Watch our joint webinar with Likurious that explores how to manage Data Governance and metadata requirements in the age of Big Data.
James Phare of Data to Value and Jean Villedieu of Linkurious demonstrate how you can answer burning questions using the latest graph and network tools and techniques. They provide an overview of how many of the largest bluechip organisations are now applying graph technology to intimately understand the hidden connections in their metadata and how you can apply these techniques to your landscape.
Big Data has dominated the headlines for some time in technology and business media. In recent years it has also become much more widely discussed in the general media as innovations spread from traditional roots in online retail and social media to other sectors such as Healthcare, Government, Manufacturing and Finance. Research by Deloitte suggested during 2012 90% of Fortune 500 companies would pursue Big Data projects. Undoubtedly there are numerous, indisputable and powerful use cases demonstrating the social, environmental and economic benefits of leveraging Big Data. Is following the trend of hoarding data with the aim of finding nuggets of insight the right approach however?
Whilst many commentators refer to Data as the new oil it has been a key corporate asset for some time, decades in fact. The first Data Warehouse was conceived in the 1960s and as relational databases grew in popularity in the 1980s so did corporate data volumes. This growth led to control challenges and thus in response a number of organisations and frameworks formed to bring structure, organisation and planning to Data Management. A variety of sectors began to adopt the principles espoused by organisations such as DAMA and BCS and frameworks such as Zachman and TOGAF. Many of these approaches focused on waste and a belief that ‘less is more’. Minimising storage of data, movement of data, cleansing of data and processing of data was the objective. Thus Big Data to an extent represents an antithesis for these traditional principles.
We are now in the era of feast, not famine. Falling processing and storage costs, a range of new technologies and new approaches including NoSQL databases, Machine Learning and Neuro-Linguistic Programming have enabled many organisations’ data volumes increase without causing meltdowns. If anything many firms such as Facebook, Google and Ebay have demonstrated that accumulating huge volumes of data can be immensely valuable and yield previously undiscoverable insights. Clearly many facets of Big Data are quite distinct to traditional Data Management tools and techniques. In fact the latest data analysis techniques are so different to historical techniques that many herald the triumph of Data driven decision making over gut instinct. Does this however mean the Big Data blueprint should be embraced by all types of organisations and that greater data storage and processing is the answer? Not quite.

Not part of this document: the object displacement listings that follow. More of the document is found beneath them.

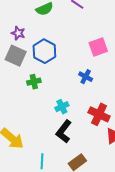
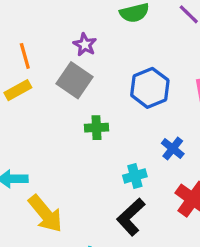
blue hexagon: (44, 51) -> (150, 88), moved
blue cross: (86, 77) -> (173, 149), moved

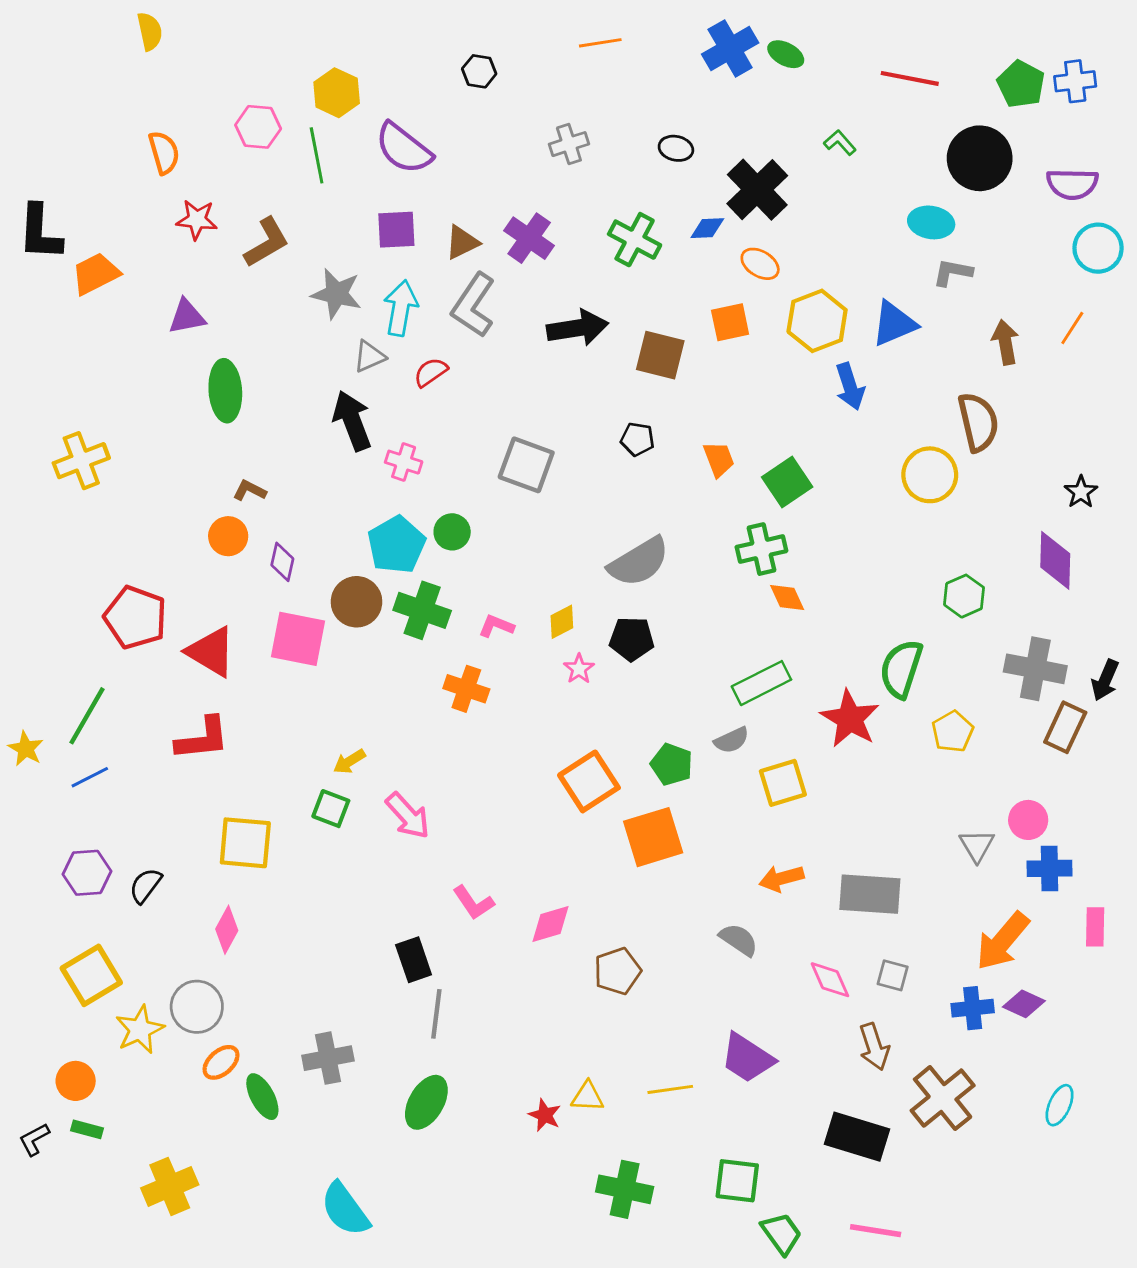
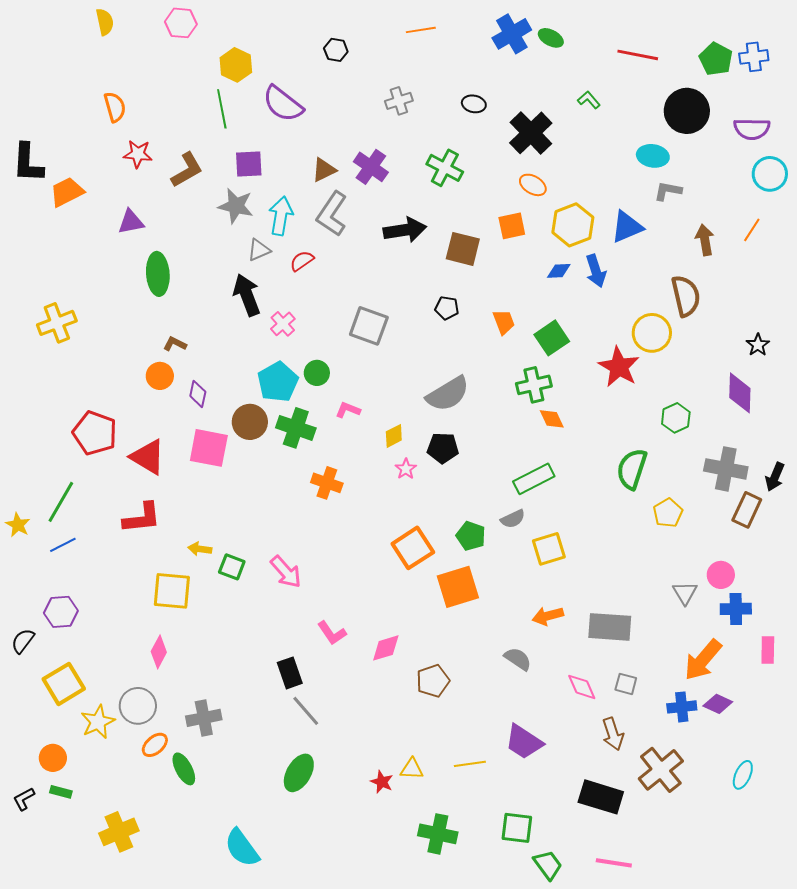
pink hexagon: (258, 127) -> (181, 23), moved
blue diamond: (707, 228) -> (559, 271), moved
purple square: (396, 230) -> (249, 164), moved
pink cross: (404, 462) -> (283, 324), turned 30
pink L-shape: (496, 626) -> (348, 410), moved
red star: (850, 719) -> (619, 367), moved
yellow arrow: (349, 761) -> (200, 549), moved, turned 40
black semicircle: (145, 886) -> (23, 641), moved
gray line: (436, 1014) -> (306, 711), turned -48
gray cross: (328, 1058) -> (204, 718), moved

Whilst Data Management costs have fallen as computer processor and storage technologies have advanced this was driven by historical requirements for data. One could argue that these falling costs have not only been a significant driver but also a result of Big Data innovation. Many studies using cost per gigabyte measures also show storage cost decreases have slowed over the last 6 years. Some even believe storage costs will begin to increase again. Thus in many ways Big Data’s growth shares characteristics with other societal trends such as car ownership and road congestion. Historically it was believed that by building more roads congestion would decrease. In fact the reverse has happened as the cost to drivers of using the road network has effectively fallen leading to more drivers making more journeys. We are still developing Big Data techniques and clearly powerful innovations are still being developed. One trend however is clear – the genie is out of the bottle and it is likely that future infrastructure cost reductions will be rapidly consumed by new data requirements.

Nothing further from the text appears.